A private/public partnership based on U.S. leadership of the Lunar Solar Power would accomplish those things. Like I mentioned above, there’s a great opportunity there to use Treasury involvement to generate ongoing revenue, to pay down the debt, and bring down tax pressures.
Viewed that way, the moon’s valuation is beyond what I originally proposed.
Chicago Stonepro, you are a passionate advocate, and you do appear to be well informed on this issue and the related topics. Whether or not we agree, you argue well and don’t resort to temper tantrums. Welcome aboard.

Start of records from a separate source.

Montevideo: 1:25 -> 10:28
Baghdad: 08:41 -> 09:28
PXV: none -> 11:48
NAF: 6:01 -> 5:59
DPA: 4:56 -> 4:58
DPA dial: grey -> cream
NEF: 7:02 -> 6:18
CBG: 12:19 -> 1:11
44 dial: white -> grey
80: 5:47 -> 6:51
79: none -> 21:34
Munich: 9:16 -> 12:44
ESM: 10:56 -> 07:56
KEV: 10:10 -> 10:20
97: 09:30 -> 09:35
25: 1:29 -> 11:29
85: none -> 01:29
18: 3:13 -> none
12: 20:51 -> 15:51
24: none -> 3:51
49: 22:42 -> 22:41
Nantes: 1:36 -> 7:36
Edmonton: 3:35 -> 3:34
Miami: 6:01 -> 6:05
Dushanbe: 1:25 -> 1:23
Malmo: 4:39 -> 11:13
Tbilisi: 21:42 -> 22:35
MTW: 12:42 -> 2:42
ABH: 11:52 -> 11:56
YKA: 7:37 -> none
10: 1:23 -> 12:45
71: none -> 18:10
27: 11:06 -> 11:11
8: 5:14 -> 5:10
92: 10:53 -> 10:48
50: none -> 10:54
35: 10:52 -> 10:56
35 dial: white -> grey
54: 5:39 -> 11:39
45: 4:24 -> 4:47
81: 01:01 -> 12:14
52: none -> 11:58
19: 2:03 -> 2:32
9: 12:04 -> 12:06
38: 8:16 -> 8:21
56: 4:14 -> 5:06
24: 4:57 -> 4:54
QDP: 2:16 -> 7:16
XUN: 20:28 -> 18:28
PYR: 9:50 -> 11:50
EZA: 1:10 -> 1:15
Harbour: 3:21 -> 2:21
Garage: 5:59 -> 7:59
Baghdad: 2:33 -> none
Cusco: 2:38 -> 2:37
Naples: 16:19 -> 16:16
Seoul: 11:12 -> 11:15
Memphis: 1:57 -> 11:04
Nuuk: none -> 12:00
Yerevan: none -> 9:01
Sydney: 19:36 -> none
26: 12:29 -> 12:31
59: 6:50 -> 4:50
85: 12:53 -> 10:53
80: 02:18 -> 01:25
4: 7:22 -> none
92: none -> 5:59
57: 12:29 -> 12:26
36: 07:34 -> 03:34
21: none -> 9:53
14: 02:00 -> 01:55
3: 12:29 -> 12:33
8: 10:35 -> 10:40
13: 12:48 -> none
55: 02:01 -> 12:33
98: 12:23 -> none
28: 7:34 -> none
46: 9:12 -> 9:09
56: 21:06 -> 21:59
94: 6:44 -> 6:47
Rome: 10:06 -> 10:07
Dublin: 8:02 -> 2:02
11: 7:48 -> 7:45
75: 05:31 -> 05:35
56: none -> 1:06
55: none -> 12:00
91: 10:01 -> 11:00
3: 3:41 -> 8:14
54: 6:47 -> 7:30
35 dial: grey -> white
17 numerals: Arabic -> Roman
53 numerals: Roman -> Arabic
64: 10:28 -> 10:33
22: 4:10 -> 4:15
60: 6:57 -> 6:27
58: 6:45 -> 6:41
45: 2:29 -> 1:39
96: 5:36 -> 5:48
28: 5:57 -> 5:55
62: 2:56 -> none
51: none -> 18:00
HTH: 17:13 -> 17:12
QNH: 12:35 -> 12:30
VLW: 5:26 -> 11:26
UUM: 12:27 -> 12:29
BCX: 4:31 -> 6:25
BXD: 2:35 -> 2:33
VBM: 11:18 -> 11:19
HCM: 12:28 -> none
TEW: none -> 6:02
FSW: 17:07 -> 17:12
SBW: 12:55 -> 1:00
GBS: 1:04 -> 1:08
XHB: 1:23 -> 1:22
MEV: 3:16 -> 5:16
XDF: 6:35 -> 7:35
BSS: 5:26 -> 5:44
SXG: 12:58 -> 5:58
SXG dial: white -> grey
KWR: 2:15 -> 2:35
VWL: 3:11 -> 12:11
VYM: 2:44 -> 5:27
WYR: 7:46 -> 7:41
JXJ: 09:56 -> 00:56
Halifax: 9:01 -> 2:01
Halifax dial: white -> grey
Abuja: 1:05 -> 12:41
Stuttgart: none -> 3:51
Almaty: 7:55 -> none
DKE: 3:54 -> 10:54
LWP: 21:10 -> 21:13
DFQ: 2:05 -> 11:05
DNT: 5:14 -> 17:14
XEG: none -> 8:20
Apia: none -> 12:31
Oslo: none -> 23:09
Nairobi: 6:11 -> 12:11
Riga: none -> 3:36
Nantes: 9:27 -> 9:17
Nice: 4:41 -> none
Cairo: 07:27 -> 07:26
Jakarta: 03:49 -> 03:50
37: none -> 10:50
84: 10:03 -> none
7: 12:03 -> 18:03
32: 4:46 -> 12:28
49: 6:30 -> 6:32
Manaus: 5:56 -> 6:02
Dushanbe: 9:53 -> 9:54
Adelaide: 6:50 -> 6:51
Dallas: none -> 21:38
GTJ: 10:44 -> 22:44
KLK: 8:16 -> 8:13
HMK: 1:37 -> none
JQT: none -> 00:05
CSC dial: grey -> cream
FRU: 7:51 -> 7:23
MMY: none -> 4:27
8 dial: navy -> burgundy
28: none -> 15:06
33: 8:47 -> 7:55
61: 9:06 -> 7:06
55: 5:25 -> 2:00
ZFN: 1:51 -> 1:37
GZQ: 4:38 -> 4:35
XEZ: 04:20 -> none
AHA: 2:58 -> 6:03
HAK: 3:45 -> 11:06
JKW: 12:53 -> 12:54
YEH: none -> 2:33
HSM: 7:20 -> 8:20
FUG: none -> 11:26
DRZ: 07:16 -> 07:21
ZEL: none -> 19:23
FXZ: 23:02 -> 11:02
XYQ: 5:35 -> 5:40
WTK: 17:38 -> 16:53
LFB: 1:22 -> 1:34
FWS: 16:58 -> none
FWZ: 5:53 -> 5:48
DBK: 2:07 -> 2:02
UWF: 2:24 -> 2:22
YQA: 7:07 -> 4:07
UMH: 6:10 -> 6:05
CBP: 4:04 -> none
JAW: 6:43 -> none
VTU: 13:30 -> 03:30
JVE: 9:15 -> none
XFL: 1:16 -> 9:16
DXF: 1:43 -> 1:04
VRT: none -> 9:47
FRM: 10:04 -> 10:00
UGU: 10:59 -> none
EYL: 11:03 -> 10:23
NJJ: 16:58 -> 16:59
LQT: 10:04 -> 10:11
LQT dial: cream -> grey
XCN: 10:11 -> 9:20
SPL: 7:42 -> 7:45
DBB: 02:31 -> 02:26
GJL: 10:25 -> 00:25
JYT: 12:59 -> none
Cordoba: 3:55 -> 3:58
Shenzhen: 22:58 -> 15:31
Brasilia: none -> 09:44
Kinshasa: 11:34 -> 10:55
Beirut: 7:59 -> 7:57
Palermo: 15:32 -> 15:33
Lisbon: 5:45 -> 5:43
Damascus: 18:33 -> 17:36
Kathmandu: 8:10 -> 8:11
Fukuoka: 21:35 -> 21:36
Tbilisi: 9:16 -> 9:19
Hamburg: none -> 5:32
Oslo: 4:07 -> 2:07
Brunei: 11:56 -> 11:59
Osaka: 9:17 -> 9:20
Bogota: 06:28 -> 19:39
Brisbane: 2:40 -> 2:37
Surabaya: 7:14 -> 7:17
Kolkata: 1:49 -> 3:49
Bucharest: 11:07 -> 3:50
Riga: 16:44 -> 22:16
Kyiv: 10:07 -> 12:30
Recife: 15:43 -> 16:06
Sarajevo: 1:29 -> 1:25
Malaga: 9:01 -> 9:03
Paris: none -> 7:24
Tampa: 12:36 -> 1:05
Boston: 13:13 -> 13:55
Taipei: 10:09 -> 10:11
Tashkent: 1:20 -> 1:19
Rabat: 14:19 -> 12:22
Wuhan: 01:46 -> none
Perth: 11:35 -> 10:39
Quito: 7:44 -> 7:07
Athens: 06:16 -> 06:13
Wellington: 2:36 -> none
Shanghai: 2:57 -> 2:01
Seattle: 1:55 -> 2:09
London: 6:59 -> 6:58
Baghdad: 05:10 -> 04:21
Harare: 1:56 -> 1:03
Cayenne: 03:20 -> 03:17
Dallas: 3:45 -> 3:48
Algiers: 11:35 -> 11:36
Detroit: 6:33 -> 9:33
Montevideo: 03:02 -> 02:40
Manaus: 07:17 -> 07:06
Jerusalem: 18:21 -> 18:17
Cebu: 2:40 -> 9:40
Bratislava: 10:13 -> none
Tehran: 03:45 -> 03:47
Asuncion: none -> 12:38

I’ve actually enjoyed the interactions with Exapno Mapcase. I think his posts have done a lot for the discussion in this thread. I believe him to be sincere, intelligent, well-intentioned, and genuinely interested in seeing our country do better, but perhaps a bit discouraged, and tired of people spreading unhelpful bullsh*t. I can certainly relate.
Besides, we’ve been having some good-natured fun with each other. I love his one-liner, " At this rate the program will get off the ground at approximately the same time that the sun swells to encompass the earth." That was Priceless. How can anyone not be entertained by that?
I do appreciate your sentiment, bup, and thank you for the warm welcome.